Antony Blinken rencontre le pape François et évoque le Venezuela

Publié le à Cité du Vatican (AFP)

Le secrétaire d'Etat américain Antony Blinken, le plus haut responsable de l'équipe présidentielle de Joe Biden reçu jusqu'à présent par le pape François, a abordé lundi au Vatican la crise politique qui sévit au Venezuela.

Son tête-à-tête de 40 minutes avec le pape argentin (qui fait suite à la venue le 15 mai dernier de l'envoyé spécial américain sur le climat John Kerry), devrait signifier un apaisement diplomatique après des échanges parfois tendus durant la présidence de Donald Trump.

Cette rencontre intervient néanmoins dans le contexte d'un front offensif dans les rangs mêmes de la conférence épiscopale américaine, qui réfléchit à priver de communion (rite essentiel de la foi catholique) les responsables politiques soutenant l'avortement, comme le fervent catholique Joe Biden.

Le 18 juin, la conférence des évêques catholiques américains (USCCB) avait voté à une large majorité une proposition allant dans ce sens. Un débat clivant au ton politique qui avait déplu au Vatican, réagissant en amont avec une lettre envoyée à l'épiscopat.

Lundi, Antony Blinken a tout d'abord rencontré le numéro deux du Vatican, le cardinal Pietro Parolin, et l'archevêque Paul Gallagher, l'équivalent du ministre des Affaires étrangères.

Le chef de la diplomatie américaine leur a "réitéré le soutien des Etats-Unis pour un retour à la démocratie au Venezuela et notre désir d'aider le peuple vénézuélien à reconstruire leur pays", a précisé son porte-parole Ned Price.

Comme Donald Trump avant lui, le président Joe Biden considère l'opposant Juan Guaido comme président par intérim du Venezuela et ne reconnaît pas Nicolas Maduro comme président légitime.

Depuis trois ans, les Etats-Unis ont multiplié les pressions diplomatiques et les sanctions économiques pour chasser ce dernier du pouvoir, mais sans succès.
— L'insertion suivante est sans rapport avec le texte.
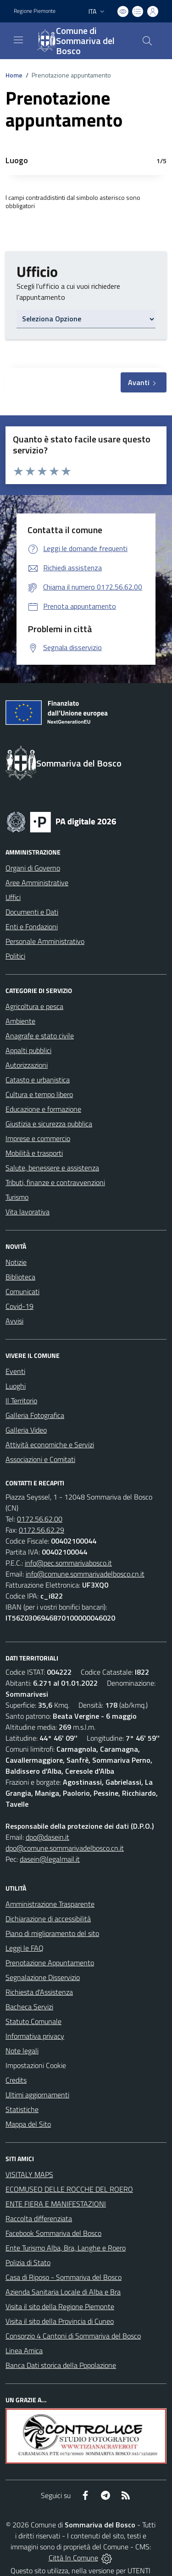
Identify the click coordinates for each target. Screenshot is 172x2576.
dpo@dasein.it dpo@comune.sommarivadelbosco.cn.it (65, 1842)
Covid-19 (19, 1306)
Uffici (13, 897)
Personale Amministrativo (45, 941)
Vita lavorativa (28, 1211)
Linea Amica (24, 2350)
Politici (15, 955)
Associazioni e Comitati (40, 1459)
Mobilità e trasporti (34, 1152)
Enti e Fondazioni (32, 926)
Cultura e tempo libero (39, 1094)
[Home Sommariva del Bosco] (81, 41)
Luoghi (16, 1385)
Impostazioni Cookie (36, 2065)
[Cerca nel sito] (147, 41)
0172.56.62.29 (41, 1529)
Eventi (15, 1371)
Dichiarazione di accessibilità (48, 1918)
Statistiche (22, 2109)
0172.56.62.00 (39, 1518)
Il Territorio (21, 1400)
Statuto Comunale (33, 2021)
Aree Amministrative (37, 882)
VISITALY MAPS (29, 2174)
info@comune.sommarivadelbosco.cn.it (85, 1573)
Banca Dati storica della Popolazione (61, 2365)
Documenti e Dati (32, 911)
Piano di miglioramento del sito (52, 1933)
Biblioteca (20, 1276)
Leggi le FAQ (25, 1947)
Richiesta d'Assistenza (39, 1991)
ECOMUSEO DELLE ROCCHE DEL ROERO (69, 2189)
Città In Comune (73, 2557)
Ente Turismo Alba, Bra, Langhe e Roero (66, 2247)
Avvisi (14, 1320)
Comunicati (22, 1291)
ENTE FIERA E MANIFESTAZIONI (56, 2203)
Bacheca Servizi (29, 2006)
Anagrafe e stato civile (40, 1035)
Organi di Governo (33, 867)
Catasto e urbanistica (38, 1079)
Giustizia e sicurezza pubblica (49, 1123)
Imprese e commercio (38, 1138)
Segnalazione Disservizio (43, 1977)
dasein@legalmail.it (50, 1858)
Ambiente (20, 1020)
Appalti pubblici (28, 1050)
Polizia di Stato (28, 2262)
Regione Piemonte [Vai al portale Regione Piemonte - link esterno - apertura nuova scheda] (34, 11)
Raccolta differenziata (39, 2218)
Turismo (17, 1197)
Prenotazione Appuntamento (50, 1962)
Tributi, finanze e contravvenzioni (55, 1182)
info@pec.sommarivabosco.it (68, 1562)
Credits (16, 2079)
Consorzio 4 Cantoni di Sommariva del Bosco (73, 2335)
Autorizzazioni (27, 1064)
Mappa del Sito (28, 2123)
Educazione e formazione (43, 1108)
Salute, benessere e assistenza (52, 1167)
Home (14, 75)
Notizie (16, 1262)
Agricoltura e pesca (34, 1006)
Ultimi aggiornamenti (37, 2094)
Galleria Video (26, 1429)
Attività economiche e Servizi (50, 1444)
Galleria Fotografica (35, 1415)
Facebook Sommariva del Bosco (53, 2233)
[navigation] (18, 39)
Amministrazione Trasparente (50, 1903)
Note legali (22, 2050)
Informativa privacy (35, 2035)
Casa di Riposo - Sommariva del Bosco (64, 2277)
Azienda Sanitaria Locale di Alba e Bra (63, 2291)
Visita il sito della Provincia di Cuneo (60, 2321)
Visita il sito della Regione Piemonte (60, 2306)
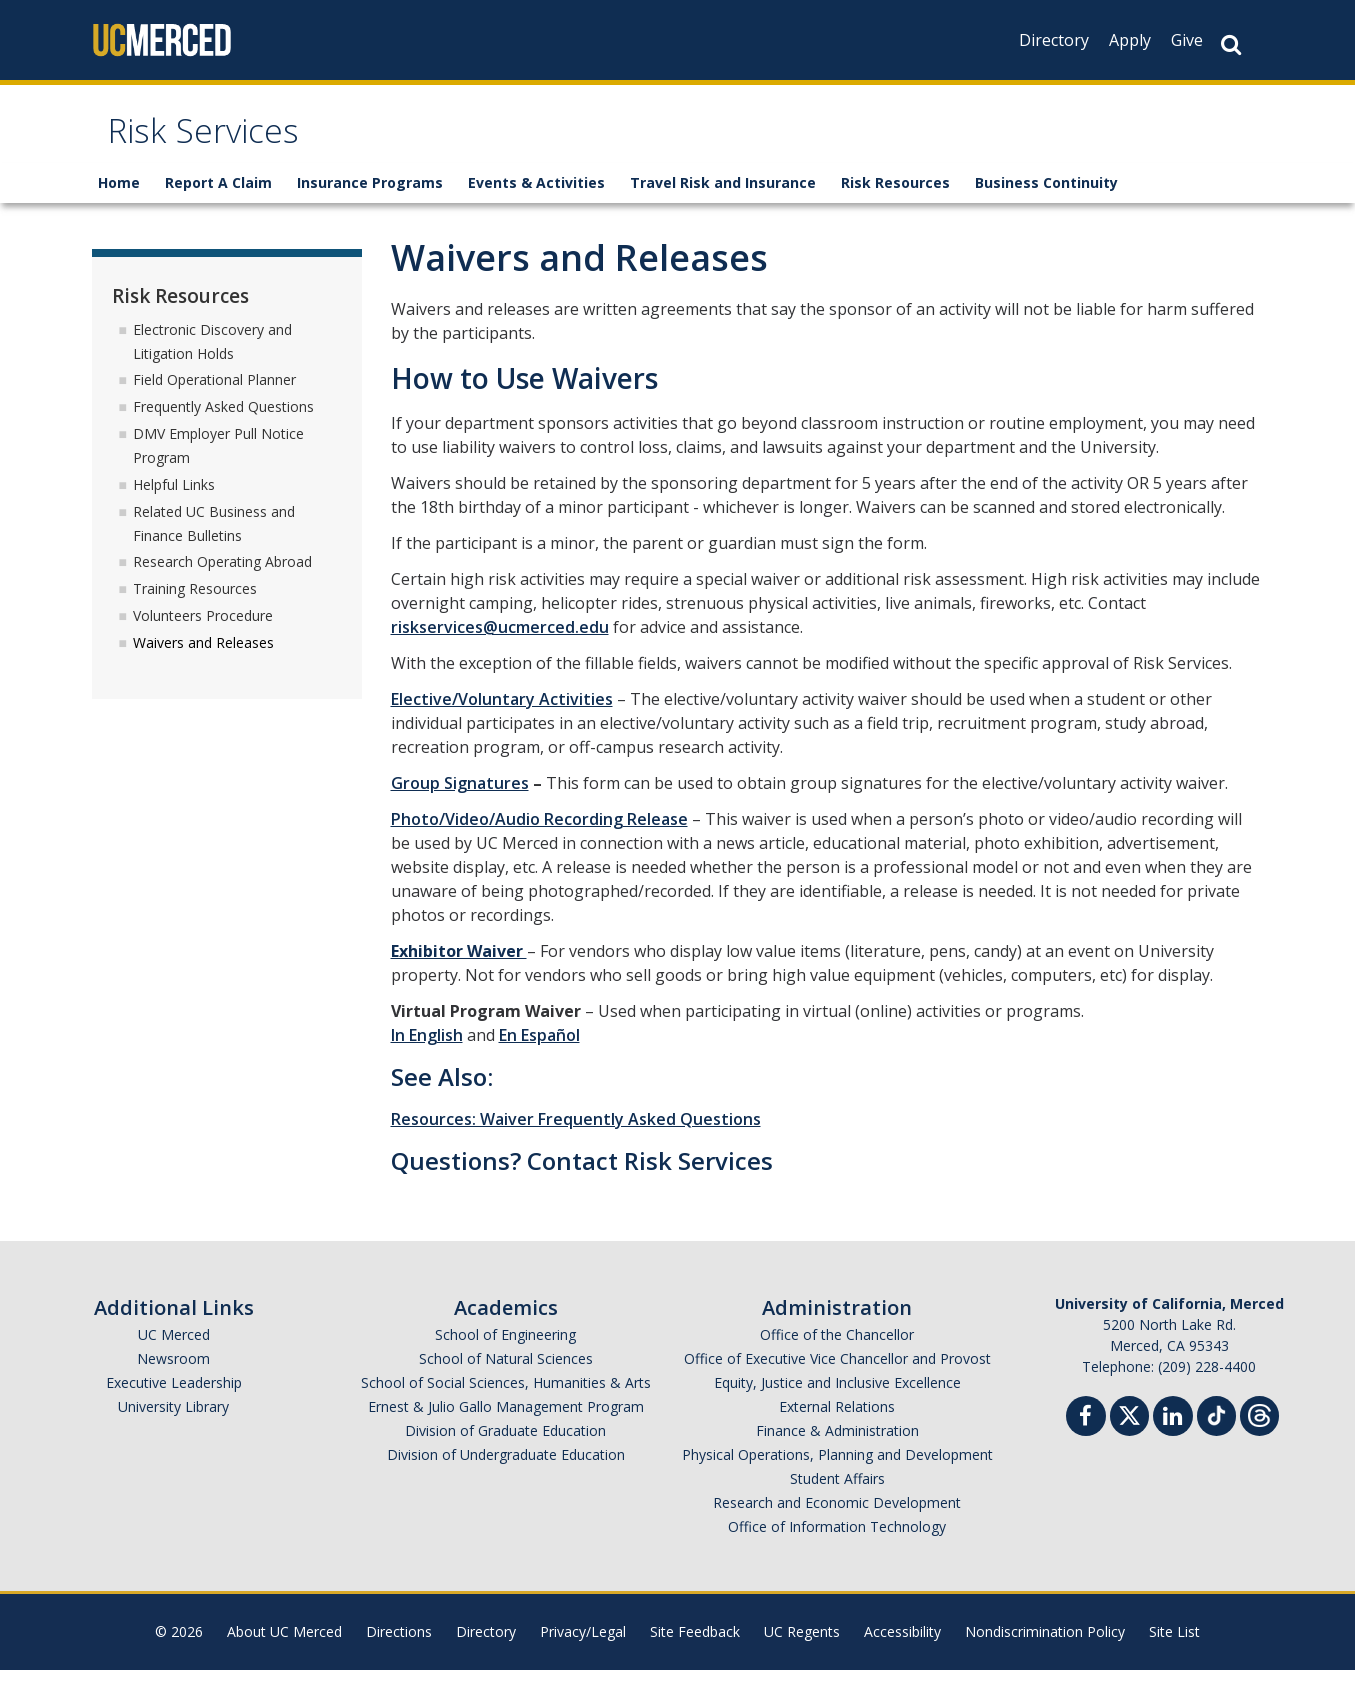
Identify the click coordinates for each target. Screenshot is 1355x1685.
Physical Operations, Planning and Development (837, 1469)
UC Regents (802, 1646)
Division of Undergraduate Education (506, 1469)
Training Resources (195, 603)
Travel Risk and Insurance (723, 197)
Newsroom (173, 1373)
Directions (399, 1646)
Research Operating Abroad (222, 576)
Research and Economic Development (837, 1517)
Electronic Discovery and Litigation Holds (212, 355)
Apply (1130, 40)
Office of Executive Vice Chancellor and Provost (837, 1373)
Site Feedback (695, 1646)
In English (427, 1050)
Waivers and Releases (203, 657)
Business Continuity (1046, 197)
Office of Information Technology (837, 1541)
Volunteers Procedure (203, 630)
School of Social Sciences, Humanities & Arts (506, 1397)
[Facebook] (1086, 1433)
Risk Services (222, 143)
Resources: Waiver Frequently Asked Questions (576, 1134)
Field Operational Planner (214, 394)
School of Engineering (505, 1349)
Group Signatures (460, 798)
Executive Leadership (174, 1397)
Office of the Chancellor (837, 1349)
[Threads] (1259, 1428)
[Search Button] (1231, 44)
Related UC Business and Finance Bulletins (214, 537)
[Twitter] (1129, 1428)
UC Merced (174, 1349)
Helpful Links (174, 499)
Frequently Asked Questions (223, 421)
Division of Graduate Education (505, 1445)
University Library (173, 1421)
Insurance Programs (370, 197)
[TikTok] (1216, 1428)
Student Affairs (837, 1493)
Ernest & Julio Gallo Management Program (506, 1421)
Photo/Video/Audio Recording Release (539, 834)
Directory (1054, 40)
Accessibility (902, 1646)
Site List (1174, 1646)
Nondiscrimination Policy (1045, 1646)
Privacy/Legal (583, 1646)
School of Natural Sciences (506, 1373)
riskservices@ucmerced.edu (500, 642)
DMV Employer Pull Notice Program (218, 460)
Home (119, 197)
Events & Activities (536, 197)
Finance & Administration (837, 1445)
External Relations (837, 1421)
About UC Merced (284, 1646)
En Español (539, 1050)
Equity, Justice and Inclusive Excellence (837, 1397)
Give (1187, 40)
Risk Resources (895, 197)
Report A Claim (218, 197)
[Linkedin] (1173, 1433)
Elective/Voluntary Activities (502, 714)
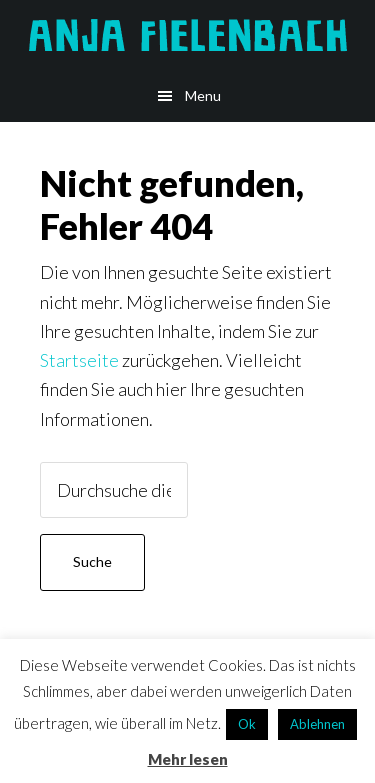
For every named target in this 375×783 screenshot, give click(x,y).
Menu (203, 95)
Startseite (79, 360)
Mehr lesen (188, 759)
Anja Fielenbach (187, 35)
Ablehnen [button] (317, 724)
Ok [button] (247, 724)
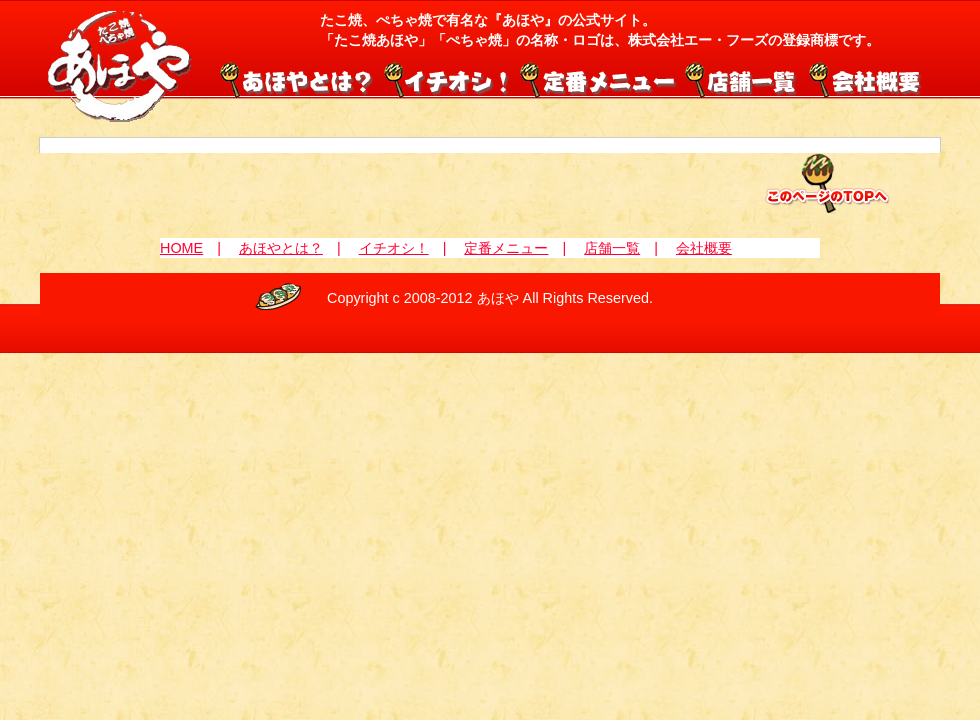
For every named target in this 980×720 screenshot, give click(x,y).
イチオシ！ (448, 78)
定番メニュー (598, 78)
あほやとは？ (281, 248)
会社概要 (863, 78)
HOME (181, 248)
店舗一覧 (742, 78)
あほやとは (300, 78)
Joe Biden a toutefois adopté une approche diplomatique plus souple. La diplomatie vaticane est de son côté souvent pressentie pour être un possible médiateur dans ce pays très catholique.

Le Venezuela était également au menu de la rencontre avec le pape François, tout comme le Liban, la Syrie et la région éthiopienne de Tigré.

M. Blinken a loué "le fort leadership" du pape François "sur la pandémie, le changement climatique, sur le défi de la migration illégale et des réfugiés" qui repose sur la défense de "la liberté humaine"

Avec tous ses interlocuteurs au Vatican, M. Blinken a en outre abordé un sujet sensible, "les droits de l'Homme et la liberté religieuse" en Chine.

Fin septembre 2020, en pleine campagne électorale, le secrétaire d'Etat américain sortant Mike Pompeo, lors d'un colloque organisé à Rome, avait demandé au pape de faire preuve de "courage" pour combattre les persécutions religieuses en Chine communiste.

Le Vatican, qui avait fraîchement accueilli cette remarque, avait dans la foulée renouvelé un accord historique avec Pékin sur la nomination d'évêques.

Antony Blinken est arrivé très tôt lundi matin au palais apostolique pour une visite privée de quatorze minutes de la Chapelle Sixtine et son antichambre la Sala Regia, accompagné d'un guide. "L'atmosphère spirituelle, l'art sacré, l'architecture impressionnante m'ont laissé sans voix", s'est-il émerveillé sur Twitter.

Antony Blinken, d'origine juive mais non pratiquant, est marié à une catholique qui n'était toutefois pas du voyage.

Le porte-parole du Saint-Siège, Matteo Bruni, a évoqué pour sa part lundi le "climat cordial" de la rencontre, au cours de laquelle le pape a évoqué son voyage aux Etats-Unis en 2015 et exprimé "son affection et attention au peuple des Etats-Unis.